Harvey Michael G, Judy Caroline Duffie, Seeholzer Glenn F, Maley James M, Graves Gary R, Brumfield Robb T
Museum of Natural Science, Louisiana State University , Baton Rouge, LA , USA ; Department of Biological Sciences, Louisiana State University , Baton Rouge, LA , USA.
Museum of Natural Science, Louisiana State University , Baton Rouge, LA , USA ; Department of Biological Sciences, Louisiana State University , Baton Rouge, LA , USA ; Department of Vertebrate Zoology, MRC-116, National Museum of Natural History, Smithsonian Institution , Washington, D.C. , USA.
PeerJ. 2015 Apr 21;3:e895. doi: 10.7717/peerj.895. eCollection 2015.
Comparing inferences among datasets generated using short read sequencing may provide insight into the concerted impacts of divergence, gene flow and selection across organisms, but comparisons are complicated by biases introduced during dataset assembly. Sequence similarity thresholds allow the de novo assembly of short reads into clusters of alleles representing different loci, but the resulting datasets are sensitive to both the similarity threshold used and to the variation naturally present in the organism under study. Thresholds that require high sequence similarity among reads for assembly (stringent thresholds) as well as highly variable species may result in datasets in which divergent alleles are lost or divided into separate loci ('over-splitting'), whereas liberal thresholds increase the risk of paralogous loci being combined into a single locus ('under-splitting'). Comparisons among datasets or species are therefore potentially biased if different similarity thresholds are applied or if the species differ in levels of within-lineage genetic variation.

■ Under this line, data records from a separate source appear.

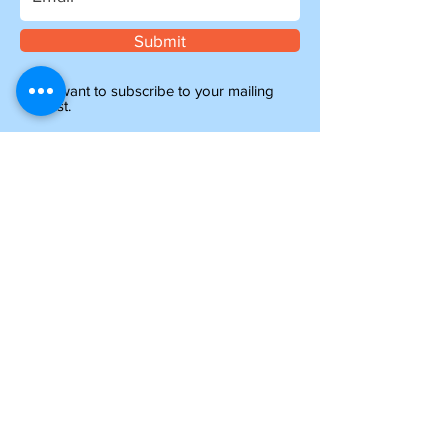
Submit
I want to subscribe to your mailing
list.
Information
about shipping
Please note, if you are ordering from outside of
the UK, you may be liable for additional customs
and import charges. Our shipping costs are an
estimate, so if you feel they are too high, please
get in touch to see how we can help.
NTY parts will be on their way to you within 4-6
days, and all other items ordered before 1pm will
be shipped the same day.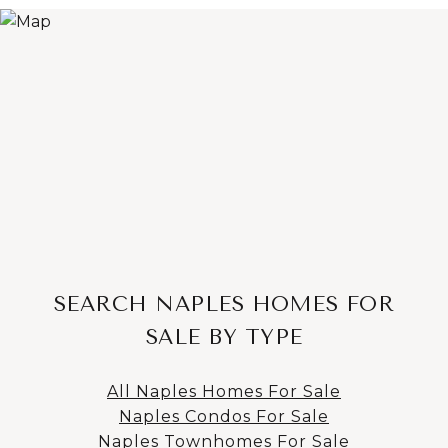
SEARCH NAPLES HOMES FOR
SALE BY TYPE
All Naples Homes For Sale
Naples Condos For Sale
Naples Townhomes For Sale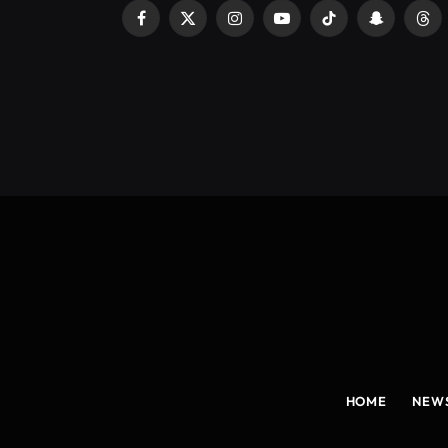
Facebook
X
Instagram
YouTube
TikTok
Snapchat
Thr
(Twitter)
HOME
NEW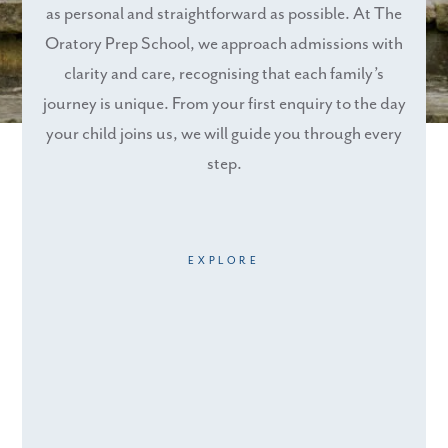
as personal and straightforward as possible. At The
Oratory Prep School, we approach admissions with
clarity and care, recognising that each family’s
journey is unique. From your first enquiry to the day
your child joins us, we will guide you through every
step.
EXPLORE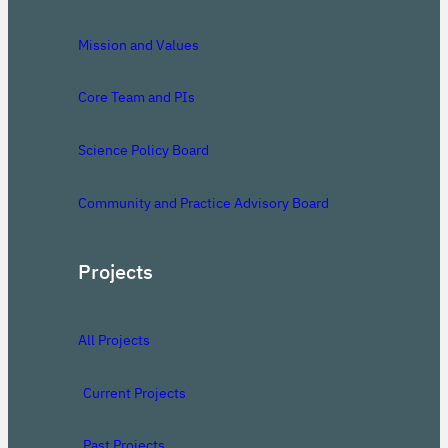
Mission and Values
Core Team and PIs
Science Policy Board
Community and Practice Advisory Board
Projects
All Projects
Current Projects
Past Projects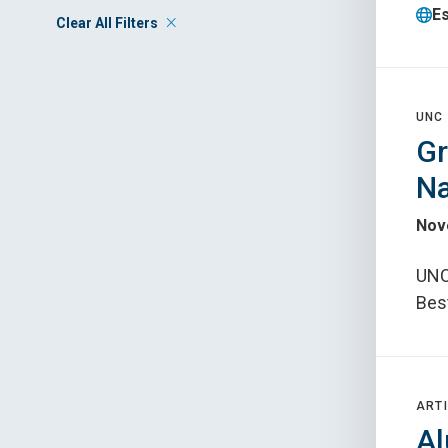
E
Clear All Filters
UNC
Gr
Na
Nov
UNC 
Bes
ARTI
Al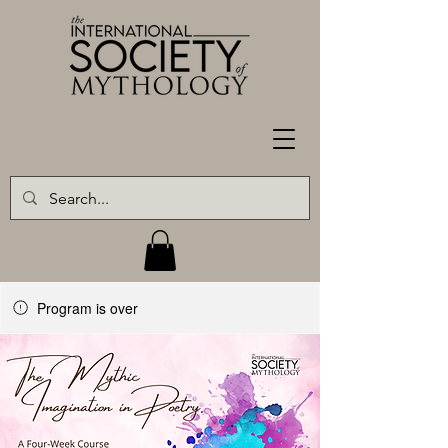
Program is over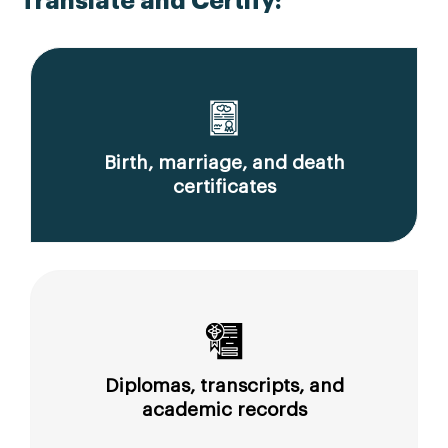
Translate and Certify:
Birth, marriage, and death
certificates
Diplomas, transcripts, and
academic records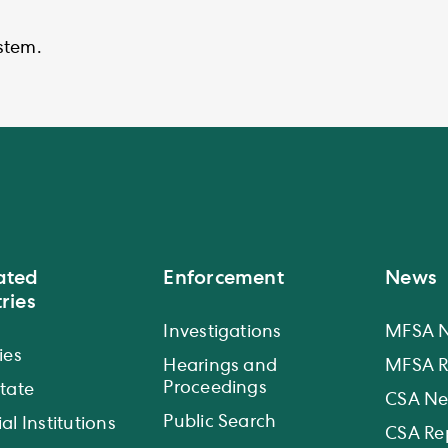
stem.
ated
Enforcement
News
ries
Investigations
MFSA 
ies
Hearings and
MFSA R
Proceedings
state
CSA N
Public Search
al Institutions
CSA Re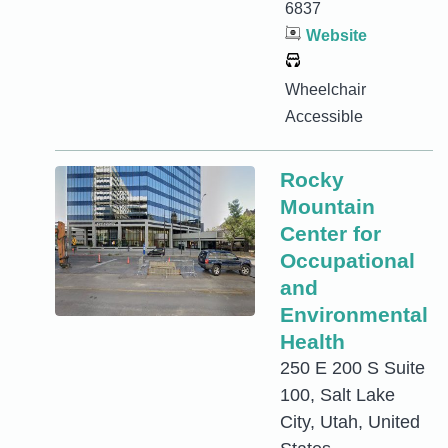
6837
Website
Wheelchair
Accessible
Rocky
Mountain
Center for
Occupational
and
Environmental
Health
250 E 200 S Suite
100, Salt Lake
City, Utah, United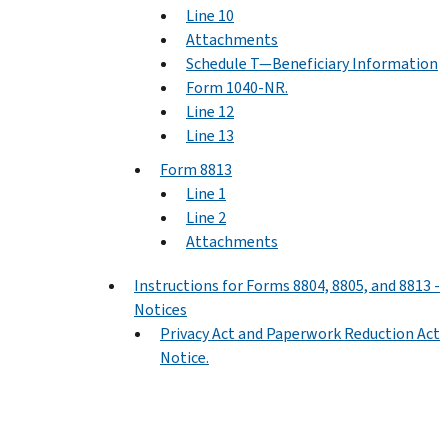
Line 10
Attachments
Schedule T—Beneficiary Information
Form 1040-NR.
Line 12
Line 13
Form 8813
Line 1
Line 2
Attachments
Instructions for Forms 8804, 8805, and 8813 -
Notices
Privacy Act and Paperwork Reduction Act
Notice.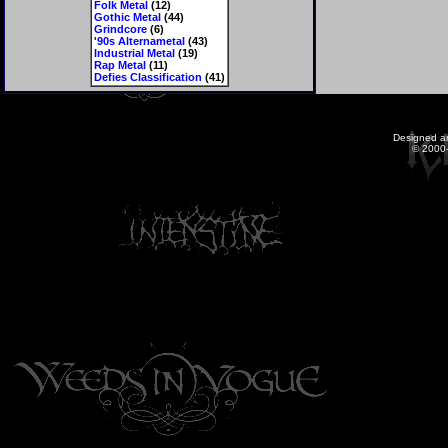
Folk Metal
(12)
Gothic Metal
(44)
Grindcore
(6)
'90s Alternametal
(43)
Industrial Metal
(19)
Rap Metal
(11)
Defies Classification
(41)
Designed a
© 2000-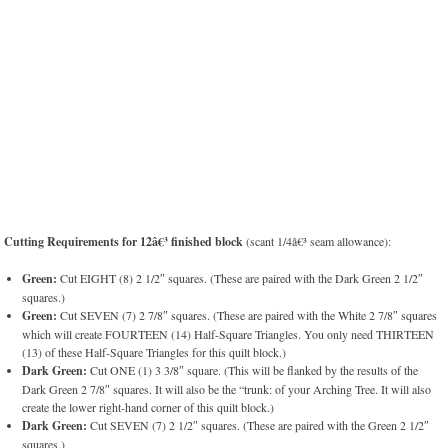
Cutting Requirements for 12â€³ finished block
(scant 1/4â€³ seam allowance):
Green:
Cut EIGHT (8) 2 1/2″ squares. (These are paired with the Dark Green 2 1/2″
squares.)
Green:
Cut SEVEN (7) 2 7/8″ squares. (These are paired with the White 2 7/8″ squares
which will create FOURTEEN (14) Half-Square Triangles. You only need THIRTEEN
(13) of these Half-Square Triangles for this quilt block.)
Dark Green:
Cut ONE (1) 3 3/8″ square. (This will be flanked by the results of the
Dark Green 2 7/8″ squares. It will also be the “trunk: of your Arching Tree. It will also
create the lower right-hand corner of this quilt block.)
Dark Green:
Cut SEVEN (7) 2 1/2″ squares. (These are paired with the Green 2 1/2″
squares.)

We examine the impact of a range of similarity thresholds on assembly of empirical short read datasets from populations of four different non-model bird lineages (species or species pairs) with different levels of genetic divergence. We find that, in all species, stringent similarity thresholds result in fewer alleles per locus than more liberal thresholds, which appears to be the result of high levels of over-splitting. The frequency of putative under-splitting, conversely, is low at all thresholds. Inferred genetic distances between individuals, gene tree depths, and estimates of the ancestral mutation-scaled effective population size (θ) differ depending upon the similarity threshold applied. Relative differences in inferences across species differ even when the same threshold is applied, but may be dramatically different when datasets assembled under different thresholds are compared. These differences not only complicate comparisons across species, but also preclude the application of standard mutation rates for parameter calibration. We suggest some best practices for assembling short read data to maximize comparability, such as using more liberal thresholds and examining the impact of different thresholds on each dataset.
比较使用短读长测序生成的数据集之间的推断,可能有助于深入了解分歧、基因流和选择对生物体的协同影响,但由于在数据集组装过程中引入的偏差,这种比较变得复杂。序列相似性阈值允许将短读长从头组装成代表不同位点的等位基因簇,但所得数据集对所使用的相似性阈值以及所研究生物体中自然存在的变异都很敏感。要求读长之间具有高序列相似性才能进行组装的阈值(严格阈值)以及高度可变的物种,可能会导致数据集中不同的等位基因丢失或被分成单独的位点(“过度拆分”),而宽松的阈值则增加了旁系同源位点被合并为单个位点的风险(“拆分不足”)。因此,如果应用不同的相似性阈值,或者物种在谱系内遗传变异水平上存在差异,那么数据集或物种之间的比较可能会存在偏差。我们研究了一系列相似性阈值对来自四个具有不同遗传分歧水平的不同非模式鸟类谱系(物种或物种对)群体的经验性短读长数据集组装的影响。我们发现,在所有物种中,严格的相似性阈值导致每个位点的等位基因数量比更宽松的阈值少,这似乎是过度拆分程度高的结果。相反,在所有阈值下,推测的拆分不足频率都很低。个体之间推断的遗传距离、基因树深度以及祖先突变尺度有效种群大小(θ)的估计值,取决于所应用的相似性阈值。即使应用相同的阈值,不同物种之间推断的相对差异也不同,但当比较在不同阈值下组装的数据集时,差异可能会非常显著。这些差异不仅使跨物种比较变得复杂,还排除了应用标准突变率进行参数校准的可能性。我们建议了一些组装短读长数据以最大化可比性的最佳做法,例如使用更宽松的阈值并检查不同阈值对每个数据集的影响。